ASTProperties Side Table (include/ast/ASTProperties.h)

Post-parse semantic attributes (types, resolution flags) live in an external ASTProperties map, keyed by NodeId (auto-incrementing uint32_t on each AstBase). This decouples AST structure from semantic information.

Infrastructure

  • NodeId defined in AstDecl.h; AstBase::id() returns each node's unique ID
  • AstBase::set_properties(ASTProperties*) sets a static pointer; Compiler::typecheck() calls it before type checking
  • AstBase::get_type() reads from ASTProperties::get_type(id) (returns Type by value; NonExistent() if not set)
  • AstBase::set_type(t) writes to ASTProperties::set_type(id, t) (returns Type by value)
  • AstBase::synthesized() delegates to get_type().synthesized()

Per-Node Property Structs

Struct Fields Populated by
CallProps callee_func_type, is_partial, resolved_name (optional<MonomorphizedName>), type_bindings, is_typeclass_call, is_enum_constructor, enum_variant_index synthesize(CallExprAST*) via props_.call(id)
VariableProps is_enum_unit_variant, enum_variant_index synthesize(VariableExprAST*) via props_.variable(id)
BinaryProps resolved_op_method (optional<MonomorphizedName>) synthesize(BinaryExprAST*) via props_.binary(id)
TypeAliasProps resolved_type visit(TypeAliasDefAST*) via props_.type_alias(id)
TypeClassInstanceProps concrete_type visit(TypeClassInstanceAST*) via props_.type_class_instance(id)

Access Patterns

  • Writers (BiTypeChecker): props_.call(ast->id()).field = value (mutable accessor, auto-inserts)
  • Readers (codegen/linear checker): props_.call(ast->id())->field (const accessor, returns nullptr if missing)
  • Type access: ast->get_type() / ast->set_type(t) anywhere in the pipeline (delegates to static ASTProperties*)

Threading

ASTProperties lives as props_ on Compiler, passed by reference to: BiTypeCheckerVisitor, LinearTypeChecker::check(), mlirGen() (stored in MLIRGenImpl), CodegenVisitor, ASTPrinter::print().
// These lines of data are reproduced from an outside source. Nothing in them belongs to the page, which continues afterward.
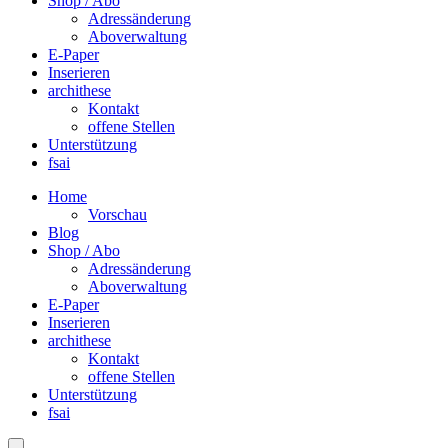
Shop / Abo
Adressänderung
Aboverwaltung
E-Paper
Inserieren
archithese
Kontakt
offene Stellen
Unterstützung
fsai
Home
Vorschau
Blog
Shop / Abo
Adressänderung
Aboverwaltung
E-Paper
Inserieren
archithese
Kontakt
offene Stellen
Unterstützung
fsai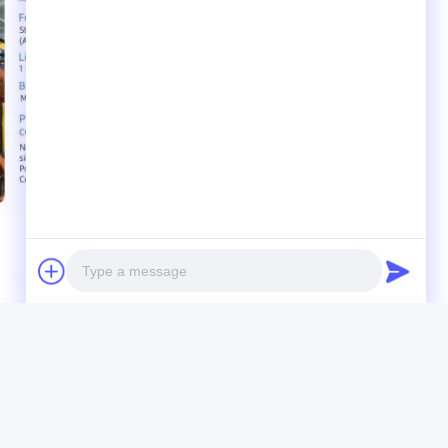
Photo
Video Call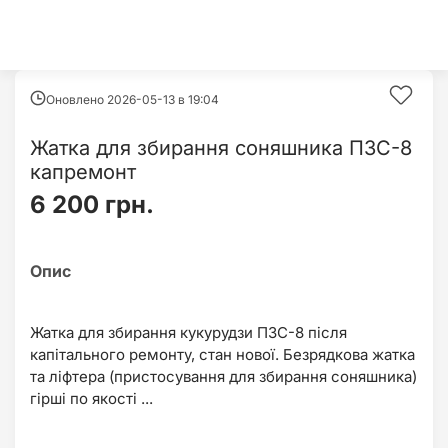
Оновлено 2026-05-13 в
19:04
Жатка для збирання соняшника ПЗС-8
капремонт
6 200 грн.
Жатка для збирання кукурудзи ПЗС-8 після
капітального ремонту, стан нової. Безрядкова жатка
та ліфтера (пристосування для збирання соняшника)
гірші по якості ...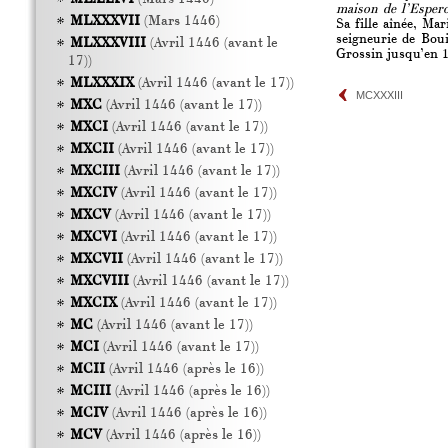
maison de l’Esper
MLXXXVII
(Mars 1446)
Sa fille aînée, Ma
seigneurie de Boui
MLXXXVIII
(Avril 1446 (avant le
Grossin jusqu’en 
17))
MLXXXIX
(Avril 1446 (avant le 17))
MCXXXIII
MXC
(Avril 1446 (avant le 17))
MXCI
(Avril 1446 (avant le 17))
MXCII
(Avril 1446 (avant le 17))
MXCIII
(Avril 1446 (avant le 17))
MXCIV
(Avril 1446 (avant le 17))
MXCV
(Avril 1446 (avant le 17))
MXCVI
(Avril 1446 (avant le 17))
MXCVII
(Avril 1446 (avant le 17))
MXCVIII
(Avril 1446 (avant le 17))
MXCIX
(Avril 1446 (avant le 17))
MC
(Avril 1446 (avant le 17))
MCI
(Avril 1446 (avant le 17))
MCII
(Avril 1446 (après le 16))
MCIII
(Avril 1446 (après le 16))
MCIV
(Avril 1446 (après le 16))
MCV
(Avril 1446 (après le 16))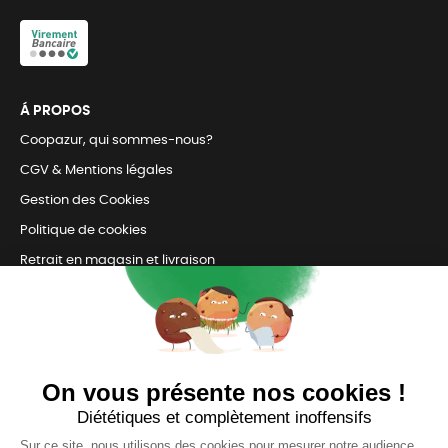
Á PROPOS
Coopazur, qui sommes-nous?
CGV & Mentions légales
Gestion des Cookies
Politique de cookies
Retrait en magasin et livraison
Nous contacter
TOUJOURS Á VOS CÔTÉS
Nous sommes connectés
pour répondre à tous vos besoins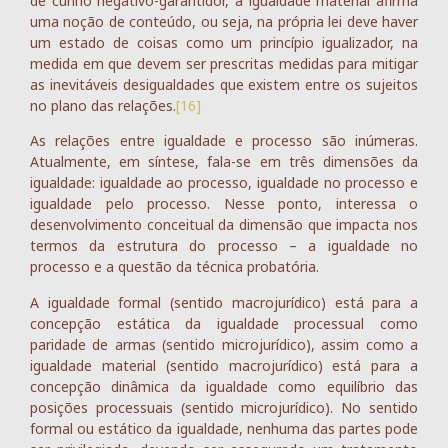
de cunho negativo-garantidor, a igualdade material afirma
uma noção de conteúdo, ou seja, na própria lei deve haver
um estado de coisas como um princípio igualizador, na
medida em que devem ser prescritas medidas para mitigar
as inevitáveis desigualdades que existem entre os sujeitos
no plano das relações.
[16]
As relações entre igualdade e processo são inúmeras.
Atualmente, em síntese, fala-se em três dimensões da
igualdade: igualdade ao processo, igualdade no processo e
igualdade pelo processo. Nesse ponto, interessa o
desenvolvimento conceitual da dimensão que impacta nos
termos da estrutura do processo – a igualdade no
processo e a questão da técnica probatória.
A igualdade formal (sentido macrojurídico) está para a
concepção estática da igualdade processual como
paridade de armas (sentido microjurídico), assim como a
igualdade material (sentido macrojurídico) está para a
concepção dinâmica da igualdade como equilíbrio das
posições processuais (sentido microjurídico). No sentido
formal ou estático da igualdade, nenhuma das partes pode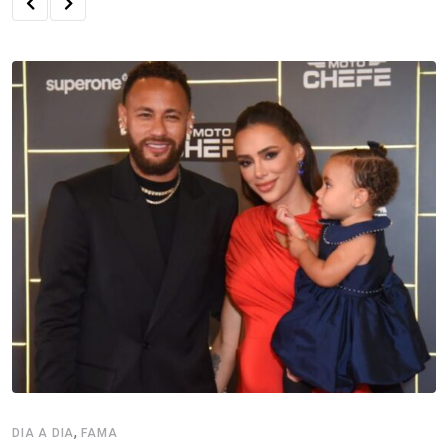
,
DIA A DIA
FAMA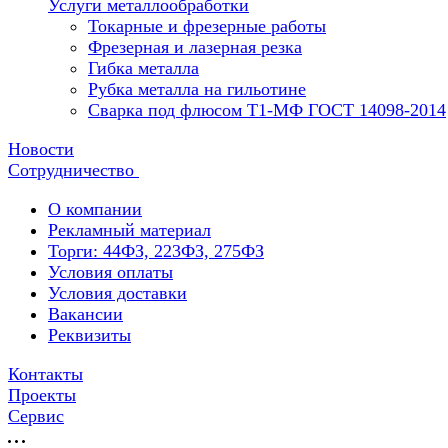
Услуги металлообработки
Токарные и фрезерные работы
Фрезерная и лазерная резка
Гибка металла
Рубка металла на гильотине
Сварка под флюсом Т1-МФ ГОСТ 14098-2014
Новости
Сотрудничество
О компании
Рекламный материал
Торги: 44ФЗ, 223ФЗ, 275ФЗ
Условия оплаты
Условия доставки
Вакансии
Реквизиты
Контакты
Проекты
Сервис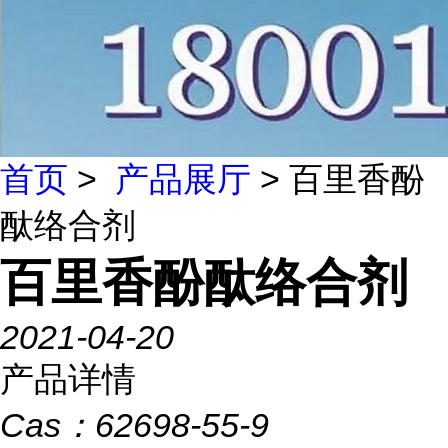
首页
>
产品展厅
> 百里香酚
酞络合剂
百里香酚酞络合剂
2021-04-20
产品详情
Cas：
62698-55-9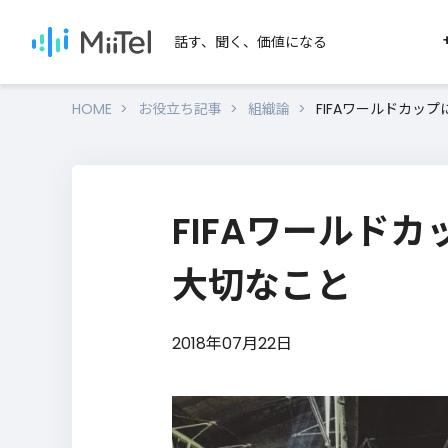
話す、聞く、価値になる
HOME
お役立ち記事
組織論
FIFAワールドカッ
SERVICES
SEARCH
MiiTelのサービス
用途か
FIFAワールド
セール
MiiTel Phone
MiiTel Meetings
テレアポ
大切なこと
MiiTel RecPod
オンライ
営業ノウハウを学びたい
2018年07月22日
対面営業
MiiTel Call Center
電話営業・インサイドセールのノウハ
資料をダウンロードいただけます。
MiiTel Incoming
Webhook
ノウハウ資料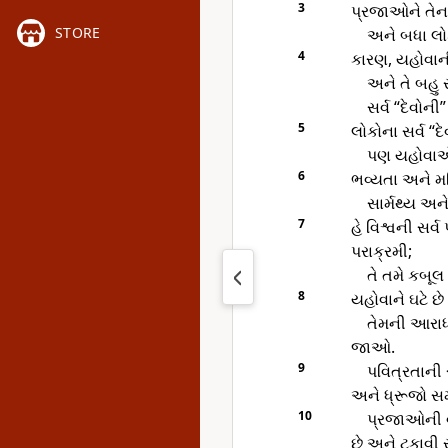
3
પ્રજાઓને તેના
STORE
અને બધા લોક
4
કારણ, યહોવાન
અને તે બહુ સ
સર્વ “દેવોની
5
લોકોના સર્વ “દેવ
પણ યહોવાએ આ
6
ભવ્યતા અને મહ
સાર્મથ્ય અને
7
હે વિશ્વની સર
પરાક્રમી;
તે તમે કબૂલ
8
યહોવાને ઘટે છે
તેમની આરાધન
જાઓ.
9
પવિત્રતાની 
અને ધ્રૂજો સમગ
10
પ્રજાઓની વ
છે અને ટકાવી ર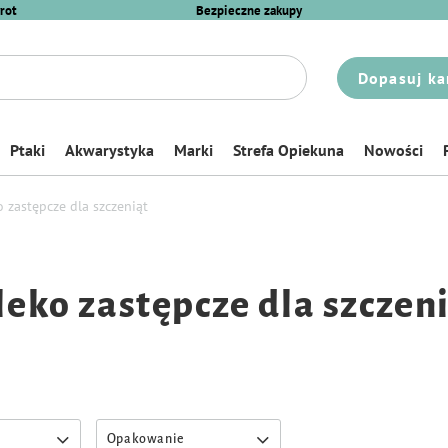
rot
Bezpieczne zakupy
Dopasuj ka
Ptaki
Akwarystyka
Marki
Strefa Opiekuna
Nowości
 zastępcze dla szczeniąt
eko zastępcze dla szczen
Opakowanie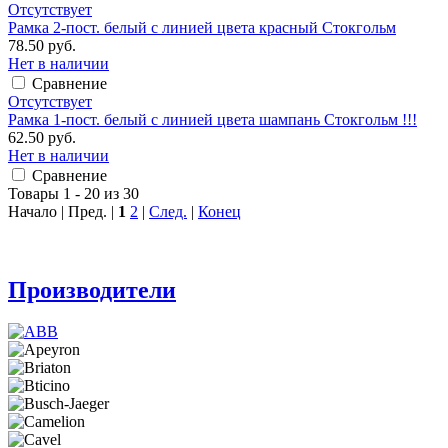
Отсутствует
Рамка 2-пост. белый с линией цвета красный Стокгольм
78.50 руб.
Нет в наличии
Сравнение
Отсутствует
Рамка 1-пост. белый с линией цвета шампань Стокгольм !!!
62.50 руб.
Нет в наличии
Сравнение
Товары 1 - 20 из 30
Начало | Пред. |
1
2
|
След.
|
Конец
Производители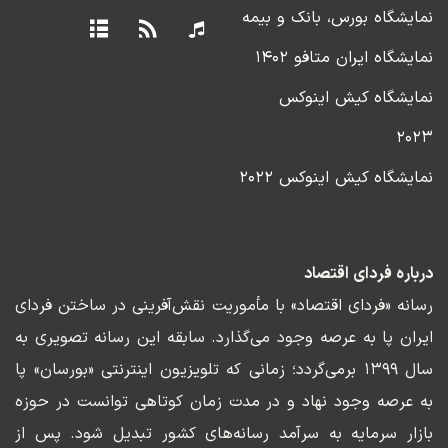
نمایشگاه بورس، بانک و بیمه
نمایشگاه ایران متافو ۱۴۰۲
نمایشگاه کیش اینوکس
۲۰۲۳
نمایشگاه کیش اینوکس ۲۰۲۲
درباره فردای اقتصاد
رسانه «فردای اقتصاد» با مأموریت نقش‌آفرینی در ساختن فردای
ایران پا به عرصه وجود می‌گذارد. سابقه این رسانه تصویری به
سال ۱۳۹۹ برمی‌گردد؛ زمانی که تلویزیون اینترنتی «بورسان» پا
به عرصه وجود نهاد و در مدت زمان کوتاهی توانست در حوزه
بازار سرمایه به سرآمد رسانه‌های کشور تبدیل شود. پس از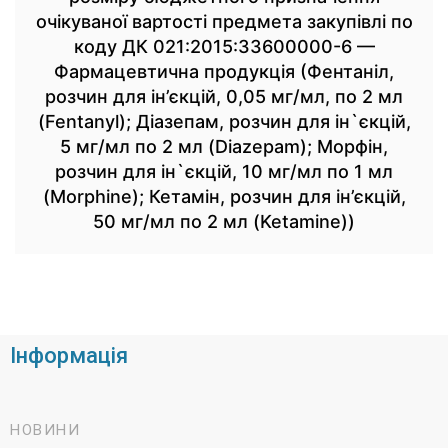
очікуваної вартості предмета закупівлі по
коду ДК 021:2015:33600000-6 —
Фармацевтична продукція (Фентаніл,
розчин для ін’єкцій, 0,05 мг/мл, по 2 мл
(Fentanyl); Діазепам, розчин для ін`єкцій,
5 мг/мл по 2 мл (Diazepam); Морфін,
розчин для ін`єкцій, 10 мг/мл по 1 мл
(Morphine); Кетамін, розчин для ін’єкцій,
50 мг/мл по 2 мл (Ketamine))
Інформація
НОВИНИ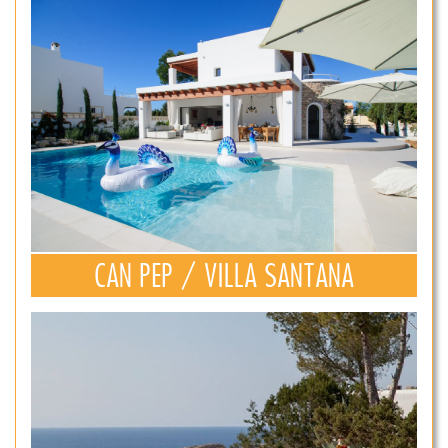
CAN PEP / VILLA SANTANA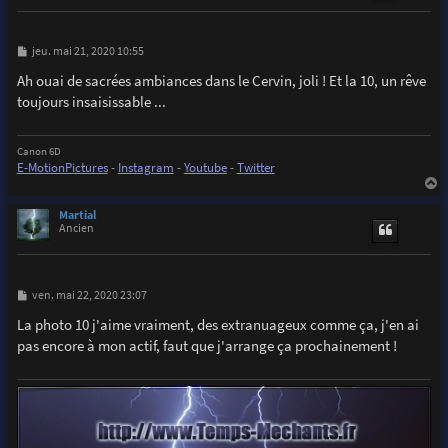
M
jeu. mai 21, 2020 10:55
e
s
Ah ouai de sacrées ambiances dans le Cervin, joli ! Et la 10, un rêve
s
toujours insaisissable ...
a
g
e
Canon 6D
E-MotionPictures
-
Instagram
-
Youtube
-
Twitter
a
u
Martial
t
Ancien
M
ven. mai 22, 2020 23:07
e
s
La photo 10 j'aime vraiment, des extranuageux comme ça, j'en ai
s
pas encore à mon actif, faut que j'arrange ça prochainement !
a
g
e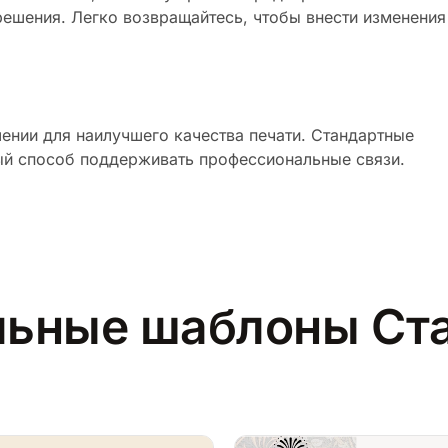
ешения. Легко возвращайтесь, чтобы внести изменения
ении для наилучшего качества печати. Стандартные
ый способ поддерживать профессиональные связи.
ьные шаблоны Ст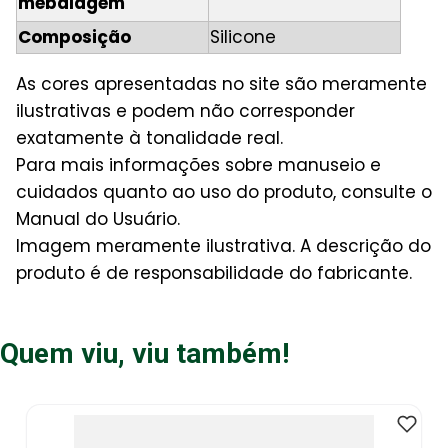
mebalagem
Composição
Silicone
As cores apresentadas no site são meramente
ilustrativas e podem não corresponder
exatamente à tonalidade real.
Para mais informações sobre manuseio e
cuidados quanto ao uso do produto, consulte o
Manual do Usuário.
Imagem meramente ilustrativa. A descrição do
produto é de responsabilidade do fabricante.
Quem viu, viu também!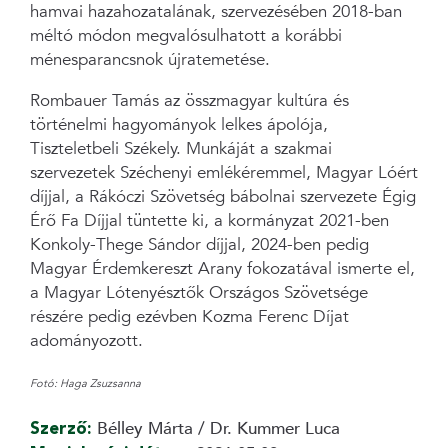
hamvai hazahozatalának, szervezésében 2018-ban
méltó módon megvalósulhatott a korábbi
ménesparancsnok újratemetése.
Rombauer Tamás az összmagyar kultúra és
történelmi hagyományok lelkes ápolója,
Tiszteletbeli Székely. Munkáját a szakmai
szervezetek Széchenyi emlékéremmel, Magyar Lóért
díjjal, a Rákóczi Szövetség bábolnai szervezete Égig
Érő Fa Díjjal tüntette ki, a kormányzat 2021-ben
Konkoly-Thege Sándor díjjal, 2024-ben pedig
Magyar Érdemkereszt Arany fokozatával ismerte el,
a Magyar Lótenyésztők Országos Szövetsége
részére pedig ezévben Kozma Ferenc Díjat
adományozott.
Fotó: Haga Zsuzsanna
Szerző:
Bélley Márta / Dr. Kummer Luca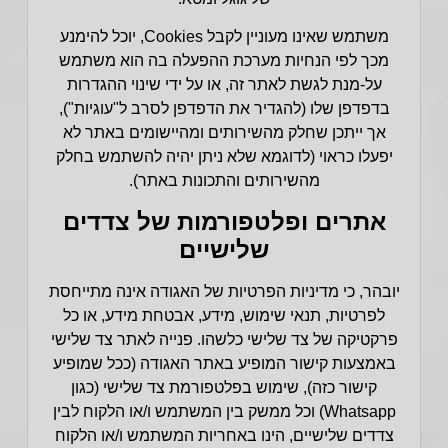
משתמש שאינו מעוניין לקבל Cookies, יוכל להימנע
מכך לפי הנחיות מערכת ההפעלה בה הוא משתמש
על-מנת לגשת לאתר זה, או על ידי שינוי ההגדרות
בדפדפן שלו (להגדיר את הדפדפן לסרב ל"עוגיות"),
אך ייתכן שחלק מהשירותים ומהיישומים באתר לא
יפעלו כראוי
(לדוגמא
שלא ניתן יהיה להשתמש בחלק
מהשירותים והתכונות באתר).
אתרים ופלטפורמות של צדדים
שלישיים
יובהר, כי מדיניות הפרטיות של האגודה אינה מתייחסת
לפרטיות, תנאי שימוש, מידע, אבטחת מידע, או כל
פרקטיקה של צד שלישי כלשהו. פנייה לאתר צד שלישי
באמצעות קישור המופיע באתר האגודה (ככל שמופיע
קישור כזה), שימוש בפלטפורמת צד שלישי (כגון
Whatsapp) וכל ממשק בין המשתמש ו/או הלקוח לבין
צדדים שלישיים, הינו באחריות המשתמש ו/או הלקוח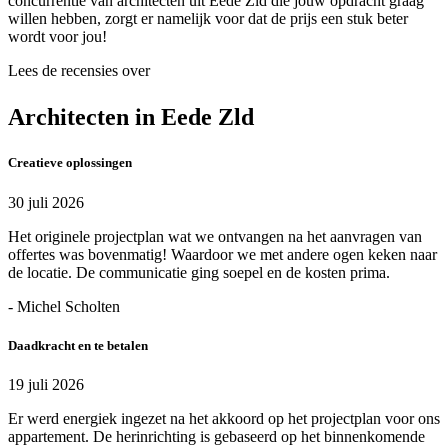
concurrentie van architecten uit Eede Zld die jouw opdracht graag
willen hebben, zorgt er namelijk voor dat de prijs een stuk beter
wordt voor jou!
Lees de recensies over
Architecten in Eede Zld
Creatieve oplossingen
30 juli 2026
Het originele projectplan wat we ontvangen na het aanvragen van
offertes was bovenmatig! Waardoor we met andere ogen keken naar
de locatie. De communicatie ging soepel en de kosten prima.
- Michel Scholten
Daadkracht en te betalen
19 juli 2026
Er werd energiek ingezet na het akkoord op het projectplan voor ons
appartement. De herinrichting is gebaseerd op het binnenkomende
BiTypeChecker (include/typecheck/BiTypeChecker.h)

  • Bidirectional: synthesize() → types bottom-up, postorder_walk() → consistency top-down
  • Two lexical stacks: id_to_type (variable/function names), typename_to_type (type names); built-ins (i32/i64/f64/bool/char/unit) registered in enter_new_scope()
  • All lookups and error messages use QualifiedName::mangled() (single string representation)
  • Enum variant invariant: all variant calls arrive pre-qualified by scope generator. Type checker does NOT resolve unqualified variants.

resolve_type_expr(TypeExprAST*)

Input Resolution
nullptr Type::NonExistent()
SimpleTypeExprAST check unresolved → lookup .mangled() in typename_to_type
Pointer/Array/FunctionTypeExprAST recursive resolve → wrap in corresponding Type:: factory
TupleTypeExprAST recursive resolve each element → Type::Tuple(element_types)
GenericTypeExprAST resolve type args → lookup generic_enum_defs → validate count → Monomorphizer::instantiate_enum() → register; unresolved type params defer

Literal Synthesis

  • Integer (no decimal) → Integer; with decimal → Flt — defaulted when no context narrows
  • Number suffixes (i32/i64/f64): extract suffix, strip from ast->number, set type; invalid → abort
  • StringExprASTptr<char>, CharExprASTChar
  • main: must return i32, take 0 or 2 params ((i32, ptr<ptr<char>>))

Scope Lookup Helpers

Helper Scope On failure
get_type_from_id(str) current only abort
get_type_from_id_parent(str) parent only abort
try_get_callee_type(str) recursive (all ancestors) nullopt

synthesize(VariableExprAST*) uses recursive_get_from_name() for ancestor lookup.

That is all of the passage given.